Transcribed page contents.
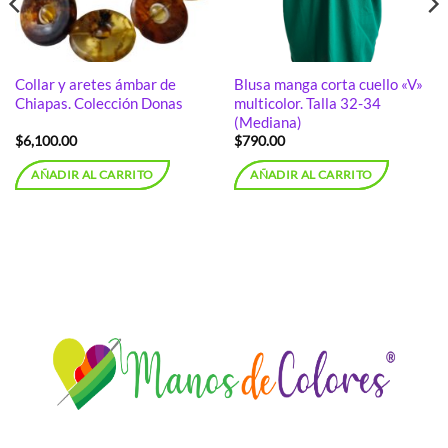
Collar y aretes ámbar de
Blusa manga corta cuello «V»
Chiapas. Colección Donas
multicolor. Talla 32-34
(Mediana)
$
6,100.00
$
790.00
AÑADIR AL CARRITO
AÑADIR AL CARRITO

Exercise details. With the pictures left out, write out all of the data exactly.

Response area.
Collar y aretes ámbar de
Blusa manga corta cuello «V»
Chiapas. Colección Donas
multicolor. Talla 32-34
(Mediana)
$
6,100.00
$
790.00
AÑADIR AL CARRITO
AÑADIR AL CARRITO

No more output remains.